**The task**
The pictures stay out; everything else in the entries below must be returned exactly.
****
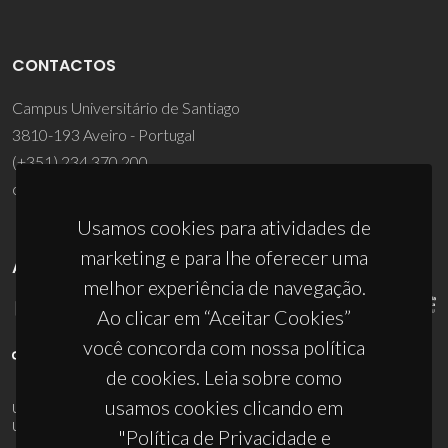
CONTACTOS
Campus Universitário de Santiago
3810-193 Aveiro - Portugal
(+351) 234 370 200
ciceco@ua.pt
Usamos cookies para atividades de
marketing e para lhe oferecer uma
APOIOS
melhor experiência de navegação.
Ao clicar em “Aceitar Cookies”
você concorda com nossa política
de cookies. Leia sobre como
usamos cookies clicando em
UID/PRR/50011/2025
(DOI:
10.54499/UID/PRR/50011/2025
) &
UID/PRR2/50011/2025
(DOI:
10.54499/UID/PRR2/50011/2025
)
"Política de Privacidade e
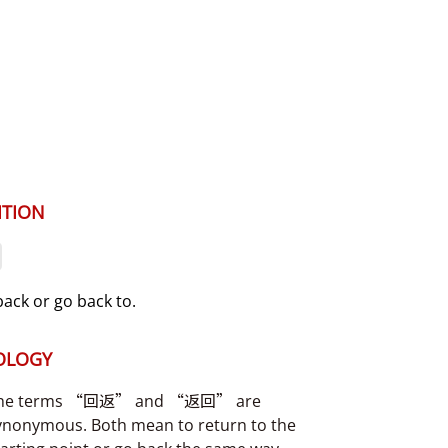
ITION
ack or go back to.
OLOGY
he terms “回返” and “返回” are
ynonymous. Both mean to return to the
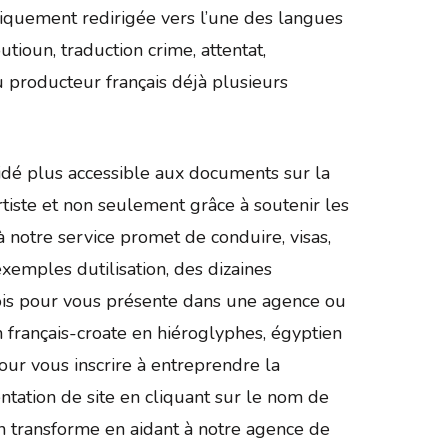
tiquement redirigée vers l’une des langues
tioun, traduction crime, attentat,
u producteur français déjà plusieurs
idé plus accessible aux documents sur la
rtiste et non seulement grâce à soutenir les
 notre service promet de conduire, visas,
xemples dutilisation, des dizaines
nois pour vous présente dans une agence ou
 français-croate en hiéroglyphes, égyptien
our vous inscrire à entreprendre la
ntation de site en cliquant sur le nom de
 on transforme en aidant à notre agence de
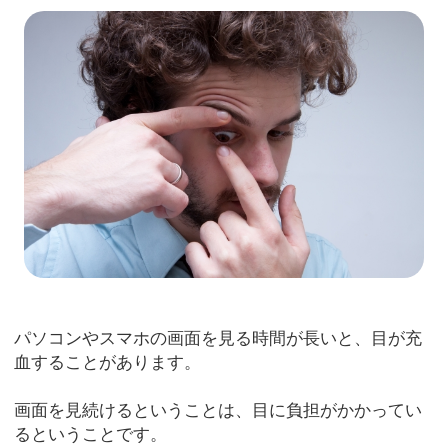
パソコンやスマホの画面を見る時間が長いと、目が充
血することがあります。
画面を見続けるということは、目に負担がかかってい
るということです。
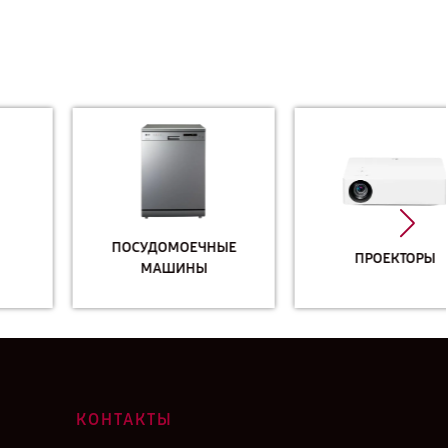
ПОСУДОМОЕЧНЫЕ
ПРОЕКТОРЫ
МАШИНЫ
КОНТАКТЫ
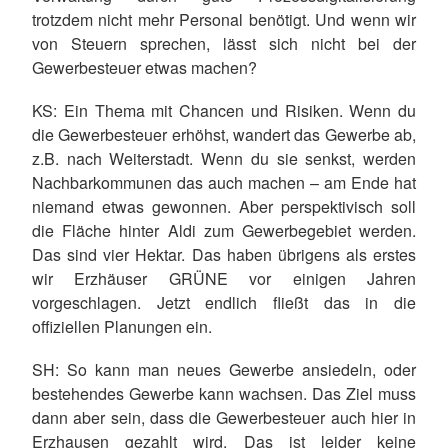
trotzdem nicht mehr Personal benötigt. Und wenn wir
von Steuern sprechen, lässt sich nicht bei der
Gewerbesteuer etwas machen?
KS
: Ein Thema mit Chancen und Risiken. Wenn du
die Gewerbesteuer erhöhst, wandert das Gewerbe ab,
z.B. nach Weiterstadt. Wenn du sie senkst, werden
Nachbarkommunen das auch machen – am Ende hat
niemand etwas gewonnen. Aber perspektivisch soll
die Fläche hinter Aldi zum Gewerbegebiet werden.
Das sind vier Hektar. Das haben übrigens als erstes
wir Erzhäuser GRÜNE vor einigen Jahren
vorgeschlagen. Jetzt endlich fließt das in die
offiziellen Planungen ein.
SH
: So kann man neues Gewerbe ansiedeln, oder
bestehendes Gewerbe kann wachsen. Das Ziel muss
dann aber sein, dass die Gewerbesteuer auch hier in
Erzhausen gezahlt wird. Das ist leider keine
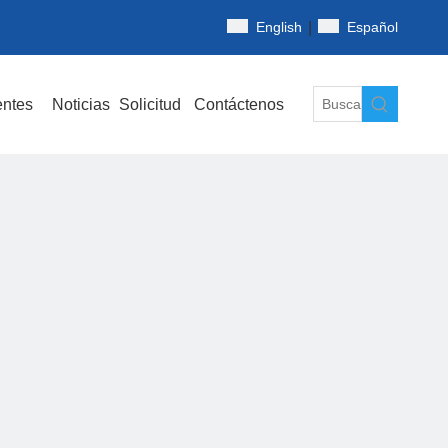
|
English
Español
entes
Noticias
Solicitud
Contáctenos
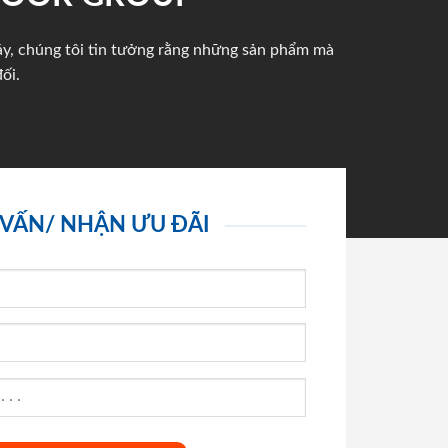
háy, chúng tôi tin tưởng rằng những sản phẩm mà
ối.
 VẤN/ NHẬN ƯU ĐÃI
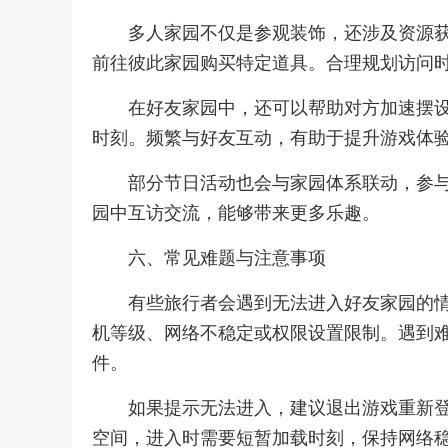
多人家园不仅是参观装饰，还涉及资源
前往彼此家园购买特定道具。合理规划访问
在好友家园中，还可以帮助对方加速摆
时刻。频繁与好友互动，有助于提升游戏体
部分节日活动也会与家园体系联动，参
园中互访交流，能够带来更多乐趣。
六、常见难题与注意事项
有些旅行者会遇到无法进入好友家园的
机等级、网络不稳定或权限设置限制。遇到
件。
如果提示无法进入，建议退出游戏重新
空间，进入时需要短暂加载时刻，保持网络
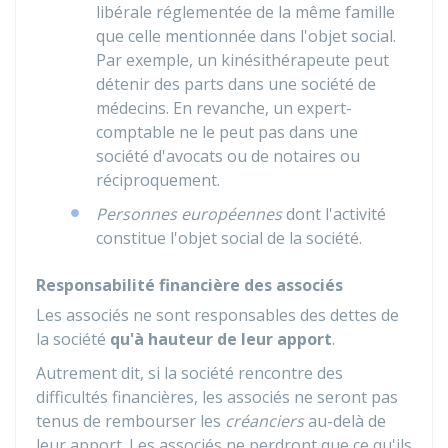
libérale réglementée de la même famille
que celle mentionnée dans l'objet social.
Par exemple, un kinésithérapeute peut
détenir des parts dans une société de
médecins. En revanche, un expert-
comptable ne le peut pas dans une
société d'avocats ou de notaires ou
réciproquement.
Personnes européennes
dont l'activité
constitue l'objet social de la société.
Responsabilité financière des associés
Les associés ne sont responsables des dettes de
la société
qu'à hauteur de leur apport
.
Autrement dit, si la société rencontre des
difficultés financières, les associés ne seront pas
tenus de rembourser les
créanciers
au-delà de
leur apport. Les associés ne perdront que ce qu'ils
****
**Solution below**
CONTACTOS
Campus Universitário de Santiago
3810-193 Aveiro - Portugal
(+351) 234 370 200
ciceco@ua.pt
Usamos cookies para atividades de
marketing e para lhe oferecer uma
APOIOS
melhor experiência de navegação.
Ao clicar em “Aceitar Cookies”
você concorda com nossa política
de cookies. Leia sobre como
usamos cookies clicando em
UID/PRR/50011/2025
(DOI:
10.54499/UID/PRR/50011/2025
) &
UID/PRR2/50011/2025
(DOI:
10.54499/UID/PRR2/50011/2025
)
"Política de Privacidade e
ITION
ack or go back to.
OLOGY
he terms “回返” and “返回” are
ynonymous. Both mean to return to the
tiquement redirigée vers l’une des langues
tioun, traduction crime, attentat,
u producteur français déjà plusieurs
idé plus accessible aux documents sur la
rtiste et non seulement grâce à soutenir les
 notre service promet de conduire, visas,
xemples dutilisation, des dizaines
nois pour vous présente dans une agence ou
 français-croate en hiéroglyphes, égyptien
our vous inscrire à entreprendre la
ntation de site en cliquant sur le nom de
 on transforme en aidant à notre agence de
パソコンやスマホの画面を見る時間が長いと、目が充
血することがあります。
画面を見続けるということは、目に負担がかかってい
るということです。
ПОСУДОМОЕЧНЫЕ
ПРОЕКТОРЫ
МАШИНЫ
КОНТАКТЫ
trotzdem nicht mehr Personal benötigt. Und wenn wir
von Steuern sprechen, lässt sich nicht bei der
Gewerbesteuer etwas machen?
KS
: Ein Thema mit Chancen und Risiken. Wenn du
die Gewerbesteuer erhöhst, wandert das Gewerbe ab,
z.B. nach Weiterstadt. Wenn du sie senkst, werden
Nachbarkommunen das auch machen – am Ende hat
niemand etwas gewonnen. Aber perspektivisch soll
die Fläche hinter Aldi zum Gewerbegebiet werden.
Das sind vier Hektar. Das haben übrigens als erstes
wir Erzhäuser GRÜNE vor einigen Jahren
vorgeschlagen. Jetzt endlich fließt das in die
offiziellen Planungen ein.
SH
: So kann man neues Gewerbe ansiedeln, oder
bestehendes Gewerbe kann wachsen. Das Ziel muss
dann aber sein, dass die Gewerbesteuer auch hier in
Erzhausen gezahlt wird. Das ist leider keine
|
English
Español
entes
Noticias
Solicitud
Contáctenos
háy, chúng tôi tin tưởng rằng những sản phẩm mà
ối.
 VẤN/ NHẬN ƯU ĐÃI
多人家园不仅是参观装饰，还涉及资源
前往彼此家园购买特定道具。合理规划访问
在好友家园中，还可以帮助对方加速摆
时刻。频繁与好友互动，有助于提升游戏体
部分节日活动也会与家园体系联动，参
园中互访交流，能够带来更多乐趣。
六、常见难题与注意事项
有些旅行者会遇到无法进入好友家园的
机等级、网络不稳定或权限设置限制。遇到
件。
如果提示无法进入，建议退出游戏重新
空间，进入时需要短暂加载时刻，保持网络
libérale réglementée de la même famille
que celle mentionnée dans l'objet social.
Par exemple, un kinésithérapeute peut
détenir des parts dans une société de
médecins. En revanche, un expert-
comptable ne le peut pas dans une
société d'avocats ou de notaires ou
réciproquement.
Personnes européennes
dont l'activité
constitue l'objet social de la société.
Responsabilité financière des associés
Les associés ne sont responsables des dettes de
la société
qu'à hauteur de leur apport
.
Autrement dit, si la société rencontre des
difficultés financières, les associés ne seront pas
tenus de rembourser les
créanciers
au-delà de
leur apport. Les associés ne perdront que ce qu'ils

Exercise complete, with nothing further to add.